**Problem requirements:**
The complete listing should be restated exactly.

**Source data:**
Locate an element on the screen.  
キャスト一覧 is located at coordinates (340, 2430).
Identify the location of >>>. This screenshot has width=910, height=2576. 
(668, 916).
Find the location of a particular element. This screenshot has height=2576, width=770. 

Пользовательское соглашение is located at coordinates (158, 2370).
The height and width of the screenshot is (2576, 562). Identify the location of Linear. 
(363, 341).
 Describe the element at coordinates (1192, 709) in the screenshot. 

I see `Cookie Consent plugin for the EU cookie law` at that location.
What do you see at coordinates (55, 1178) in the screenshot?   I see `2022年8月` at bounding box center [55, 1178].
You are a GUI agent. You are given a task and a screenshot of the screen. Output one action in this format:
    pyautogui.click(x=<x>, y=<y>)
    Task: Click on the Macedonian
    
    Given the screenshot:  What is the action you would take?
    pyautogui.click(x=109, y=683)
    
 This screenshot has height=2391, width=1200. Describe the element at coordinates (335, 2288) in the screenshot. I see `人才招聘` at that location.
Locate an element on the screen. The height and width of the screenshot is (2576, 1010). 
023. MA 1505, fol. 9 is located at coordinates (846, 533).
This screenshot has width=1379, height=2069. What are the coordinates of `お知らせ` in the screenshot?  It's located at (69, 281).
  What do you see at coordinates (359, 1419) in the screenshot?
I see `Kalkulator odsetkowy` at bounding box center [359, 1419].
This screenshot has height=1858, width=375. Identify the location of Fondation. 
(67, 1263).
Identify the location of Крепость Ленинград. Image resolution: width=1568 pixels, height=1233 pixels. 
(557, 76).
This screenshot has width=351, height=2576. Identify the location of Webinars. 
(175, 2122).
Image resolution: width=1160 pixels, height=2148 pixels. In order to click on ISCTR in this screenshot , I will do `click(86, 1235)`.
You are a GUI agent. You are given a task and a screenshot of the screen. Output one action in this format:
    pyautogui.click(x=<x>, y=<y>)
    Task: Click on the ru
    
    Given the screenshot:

**Response to the exercise:**
Locate an element on the screen.  
キャスト一覧 is located at coordinates (340, 2430).
Identify the location of >>>. This screenshot has width=910, height=2576. 
(668, 916).
Find the location of a particular element. This screenshot has height=2576, width=770. 

Пользовательское соглашение is located at coordinates (158, 2370).
The height and width of the screenshot is (2576, 562). Identify the location of Linear. 
(363, 341).
 Describe the element at coordinates (1192, 709) in the screenshot. 

I see `Cookie Consent plugin for the EU cookie law` at that location.
What do you see at coordinates (55, 1178) in the screenshot?   I see `2022年8月` at bounding box center [55, 1178].
You are a GUI agent. You are given a task and a screenshot of the screen. Output one action in this format:
    pyautogui.click(x=<x>, y=<y>)
    Task: Click on the Macedonian
    
    Given the screenshot:  What is the action you would take?
    pyautogui.click(x=109, y=683)
    
 This screenshot has height=2391, width=1200. Describe the element at coordinates (335, 2288) in the screenshot. I see `人才招聘` at that location.
Locate an element on the screen. The height and width of the screenshot is (2576, 1010). 
023. MA 1505, fol. 9 is located at coordinates (846, 533).
This screenshot has width=1379, height=2069. What are the coordinates of `お知らせ` in the screenshot?  It's located at (69, 281).
  What do you see at coordinates (359, 1419) in the screenshot?
I see `Kalkulator odsetkowy` at bounding box center [359, 1419].
This screenshot has height=1858, width=375. Identify the location of Fondation. 
(67, 1263).
Identify the location of Крепость Ленинград. Image resolution: width=1568 pixels, height=1233 pixels. 
(557, 76).
This screenshot has width=351, height=2576. Identify the location of Webinars. 
(175, 2122).
Image resolution: width=1160 pixels, height=2148 pixels. In order to click on ISCTR in this screenshot , I will do `click(86, 1235)`.
You are a GUI agent. You are given a task and a screenshot of the screen. Output one action in this format:
    pyautogui.click(x=<x>, y=<y>)
    Task: Click on the ru
    
    Given the screenshot:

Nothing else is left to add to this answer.